Frenkel made a public statement Monday outside her home in Nof Ayalon at the end of the shivah period for her son Naftali, one of three Israeli teenagers kidnapped and killed last month.
“Even in the abyss of mourning for Gilad, Eyal and Naftali, it is difficult for me to describe how distressed we are by the outrage committed in Jerusalem – the shedding of innocent blood is against morality, is against the Torah and Judaism, and is against the foundation of the lives of our boys and of all of us in this country,” Frenkel said.
Muhammad Abu Khdeir, 16, was murdered in the hours after the funeral of Naftali Frenkel and Gilad Shaar, both 16, and Eyal Yifrach, 19, apparently in retaliation for the murders. Israeli police have apprehended six suspects in the Palestinian teen’s slaying; three reportedly have confessed.
The Israeli teens were kidnapped June 12 and killed shortly afterward; Israel has accused Hamas terrorists of the slayings. Their bodies were discovered 18 days later in a shallow grave in a field near Hebron.
“Only the murderers of our sons, along with those who sent them and those who helped them and incited them to murder — and not innocent people — will be brought to justice: by the army, the police, and the judiciary; not by vigilantes. No mother or father should ever have to go through what we are going through, and we share the pain of Muhammad’s parents,” Frenkel said.
Fraenkel said the legacy of the three Israeli teens “is one of love, of humanity, of national unity, and of integrity. Alongside the pain of this terrible act, we take pride in our country’s zeal to investigate, to arrest the criminals and to stop the horror, and we hope that calm will return to the streets of our country.”
Earlier in the day, in a conversation with the grandfather of Gilad Shaar, Khdeir's father said there was no evidence of who killed the Israelis and that it could be Jews.
Khdeir's family also rejected a condolence visit by Israeli President Shimon Peres.
Peres’ security detail was turned away Monday when it came to prepare for the visit.
Other visits reportedly have been cancelled by police and the Shin Bet security service due to security concerns, the Palestinian Maan news agency reported.
The family also rejected the condolence statement made by Israeli Prime Minister Benjamin Netanyahu, according to an unnamed family member who told Maan that that “we refuse to accept the condolences of someone who agrees on the murder of our people in Jerusalem, the West Bank and Gaza.”

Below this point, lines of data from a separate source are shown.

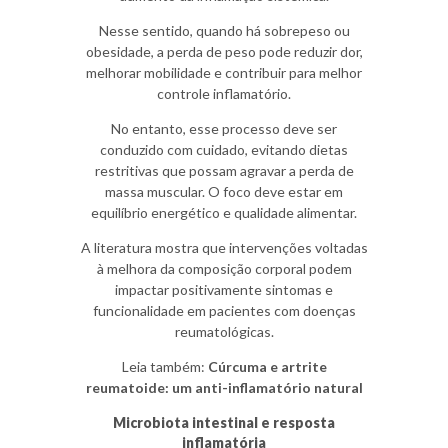
Nesse sentido, quando há sobrepeso ou
obesidade, a perda de peso pode reduzir dor,
melhorar mobilidade e contribuir para melhor
controle inflamatório.
No entanto, esse processo deve ser
conduzido com cuidado, evitando dietas
restritivas que possam agravar a perda de
massa muscular. O foco deve estar em
equilíbrio energético e qualidade alimentar.
A literatura mostra que intervenções voltadas
à melhora da composição corporal podem
impactar positivamente sintomas e
funcionalidade em pacientes com doenças
reumatológicas.
Leia também:
Cúrcuma e artrite
reumatoide: um anti-inflamatório natural
Microbiota intestinal e resposta
inflamatória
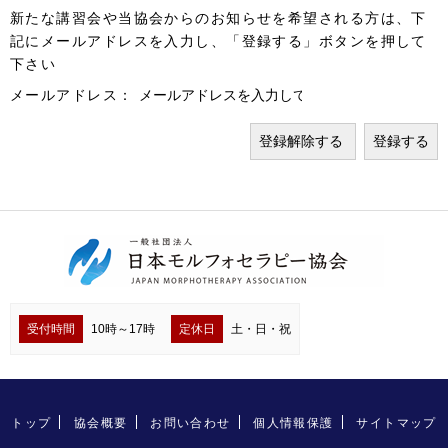
新たな講習会や当協会からのお知らせを希望される方は、下
記にメールアドレスを入力し、「登録する」ボタンを押して
下さい
メールアドレス：
受付時間
10時～17時
定休日
土・日・祝
トップ
協会概要
お問い合わせ
個人情報保護
サイトマップ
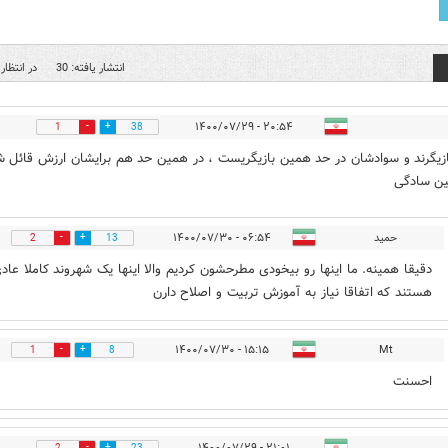
انتشار یافته: 30
در انتظار 
۲۰:۵۴ - ۱۴۰۰/۰۷/۲۹
1
38
بازیگرند و سوادشان در حد همین بازیگریست ، در همین حد هم برایشان ارزش قائل ش
ین سادگی
حمید
۰۶:۵۴ - ۱۴۰۰/۰۷/۳۰
2
13
دقیقا همینه. ما اینها رو بیخودی مطرحشون کردیم والا اینها یک شهروند کاملا عاد
هستند که اتفاقا نیاز به آموزش تربیت و اصلاح دارن
۱۵:۱۵ - ۱۴۰۰/۰۷/۳۰
Mt
1
8
احسنت
۲۱:۰۱ - ۱۴۰۰/۰۷/۲۹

A visit by a delegation of rabbis led by Ashkenazi Chief Rabbi David Lau was cancelled, though it was unclear if it was because the family refused to receive the delegation or out of security concerns .

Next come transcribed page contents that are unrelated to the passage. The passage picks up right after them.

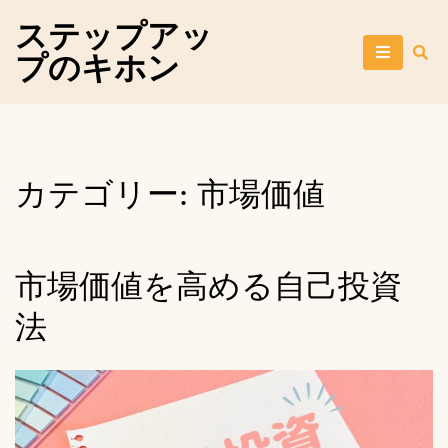
Skip
ステップアッ
to
プのキホン
content
カテゴリー:
市場価値
市場価値を高める自己投資
法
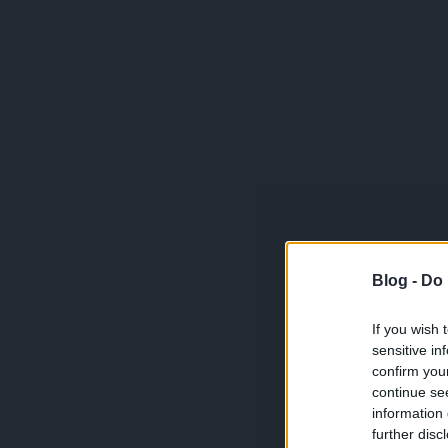
Blog -
Do 
If you wish 
sensitive in
confirm you
continue se
information 
further disc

The rabbis condemned the murder of the Palestinian teen in statements on Monday.
“We as religious leaders need to lead with a conciliatory message to prevent continued pain and bereavement so that no one else is harmed,” Sephardi Chief Rabbi Yitzhak Yosef said.

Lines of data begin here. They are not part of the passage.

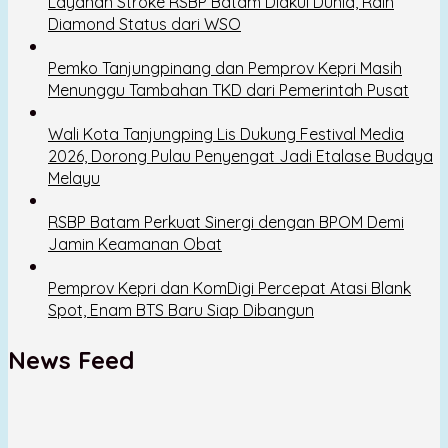
Layanan Stroke RSBP Batam Diakui Dunia, Raih
Diamond Status dari WSO
Pemko Tanjungpinang dan Pemprov Kepri Masih
Menunggu Tambahan TKD dari Pemerintah Pusat
Wali Kota Tanjungping Lis Dukung Festival Media
2026, Dorong Pulau Penyengat Jadi Etalase Budaya
Melayu
RSBP Batam Perkuat Sinergi dengan BPOM Demi
Jamin Keamanan Obat
Pemprov Kepri dan KomDigi Percepat Atasi Blank
Spot, Enam BTS Baru Siap Dibangun
News Feed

Some Israeli government officials have come to the family’s home in eastern Jerusalem to offer their condolences, including Shelly Yachimovich, Amir Peretz and Avraham Burg of the Labor party.
The anti-racism organization Tag Meir was scheduled on Tuesday to bring more than 600 Israelis by chartered buses for a visit Tuesday to the family’s mourning tent that the organization said was coordinated with the family.
Meanwhile, Palestinian Authority President Mahmoud Abbas on Monday met with Tariq Abu Khdeir, the cousin of the murdered teen who was beaten by Israeli security forces during a riot on the day of the funeral. The teen’s family said he was the masked youth being beaten unconscious by Israeli soldiers in a video that is circulating on the Internet. The teen said he was not participating in the riot.